How does one introduce Boom! to the non-initiated? It’s John Waters’ favorite film: so if you’re the kind of guy I like to date, that’s already a ringing endorsement.
Boom! tells the story of Flora “Sissy” Goforth (Elizabeth Taylor, at the height of her supernatural beauty and the hysterical peak of her talent), the richest woman in the world with the best name EVER. Sissy lives on her own private island (a modernist setting art directed within an inch of its life) where she’s perpetually drinking champagne from Borgia goblets, getting injections (“Hot sun, cool breeze, white horse on the sea, and a big shot of vitamin B in me!”), dictating her memoirs, bossing around the little person with a whip she keeps on staff (the great Michael Dunn) and wearing untold millions of dollars worth of jewelry. So, basically, she has my life.

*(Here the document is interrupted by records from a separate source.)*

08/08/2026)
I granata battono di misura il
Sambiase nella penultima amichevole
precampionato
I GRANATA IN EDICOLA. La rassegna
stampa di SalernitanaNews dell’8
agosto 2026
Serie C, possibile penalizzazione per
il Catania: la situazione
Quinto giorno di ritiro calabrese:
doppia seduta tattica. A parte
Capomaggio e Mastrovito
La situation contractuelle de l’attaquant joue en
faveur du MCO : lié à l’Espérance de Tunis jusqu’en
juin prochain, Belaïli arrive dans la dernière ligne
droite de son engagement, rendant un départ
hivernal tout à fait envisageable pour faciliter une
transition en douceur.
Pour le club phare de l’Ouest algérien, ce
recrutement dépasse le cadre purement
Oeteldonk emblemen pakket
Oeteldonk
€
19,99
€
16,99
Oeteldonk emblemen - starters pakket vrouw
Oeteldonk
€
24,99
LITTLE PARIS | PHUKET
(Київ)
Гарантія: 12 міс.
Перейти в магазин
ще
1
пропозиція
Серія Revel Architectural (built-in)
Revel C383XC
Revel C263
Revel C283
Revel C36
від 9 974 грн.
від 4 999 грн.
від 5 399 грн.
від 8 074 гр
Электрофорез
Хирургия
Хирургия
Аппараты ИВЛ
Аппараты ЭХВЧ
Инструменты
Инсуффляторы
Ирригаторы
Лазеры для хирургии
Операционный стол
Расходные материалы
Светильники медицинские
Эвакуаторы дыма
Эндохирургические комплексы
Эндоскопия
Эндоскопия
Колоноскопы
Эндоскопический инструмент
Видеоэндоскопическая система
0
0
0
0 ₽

One day, a visitor arrives on the island, Chris Flanders (golden-voiced Richard Burton, Taylor’s husband at the time), a.k.a. Angelo della Morte. As you may have guessed from his moniker, he may or may not be the Angel of Death; that’s the kind of film we’re talking about. Add to the mix Noel Coward as “The Witch of Capri” (the part was originally offered to Katharine Hepburn who refused so, clearly, if you can’t get her, by all means, the next logical choice is Noel Coward), some truly unbelievable wardrobe choices (exclusively white 1960s haute couture for Taylor, a Samurai robe and sword for Burton), and some of the strangest and most poetic dialogue ever written.

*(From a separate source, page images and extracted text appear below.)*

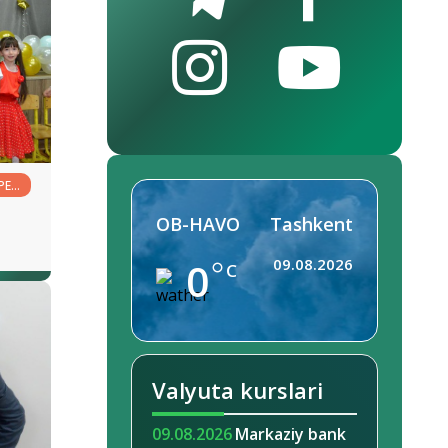
РЕД
OB-HAVO
Tashkent
0
09.08.2026
C
Valyuta kurslari
09.08.2026
Markaziy bank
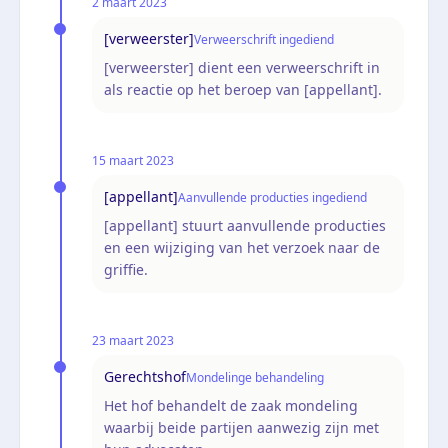
2 maart 2023
[verweerster]
Verweerschrift ingediend
[verweerster] dient een verweerschrift in
als reactie op het beroep van [appellant].
15 maart 2023
[appellant]
Aanvullende producties ingediend
[appellant] stuurt aanvullende producties
en een wijziging van het verzoek naar de
griffie.
23 maart 2023
Gerechtshof
Mondelinge behandeling
Het hof behandelt de zaak mondeling
waarbij beide partijen aanwezig zijn met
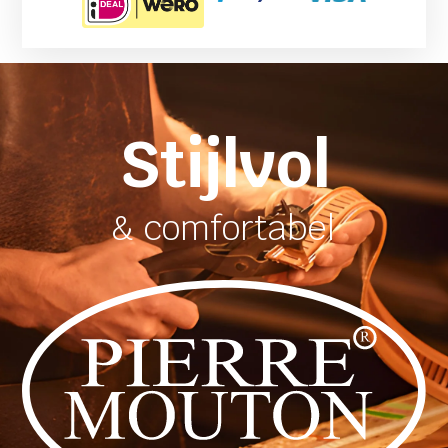
Stijlvol
& comfortabel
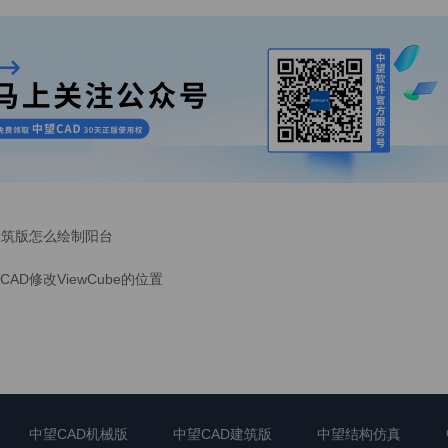
建筑版怎么绘制阳台
CAD修改ViewCube的位置
中望CAD机械版
中望CAD建筑版
中望结构仿真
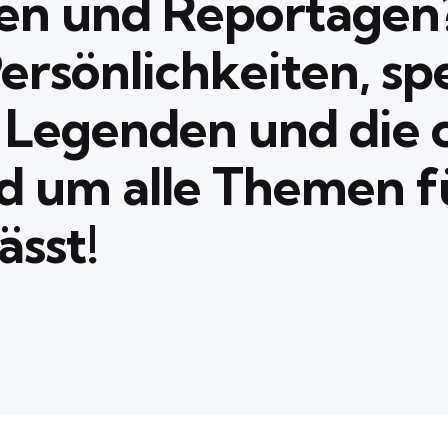
en und Reportagen
Persönlichkeiten, s
e Legenden und die 
 um alle Themen fü
ässt!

Like caviar, Oceanic art and Anne Sexton poetry, Boom! is an acquired taste, but it’s quite possible that so am I. For a man to get me, he has to get Boom! in all its surreal, elegant, vulgar, brilliant, ambitious glory. As Burton says to Taylor, “Boom! The shock of each moment of still being alive!” Coincidentally, more than one man has said that to me, but never before the third date.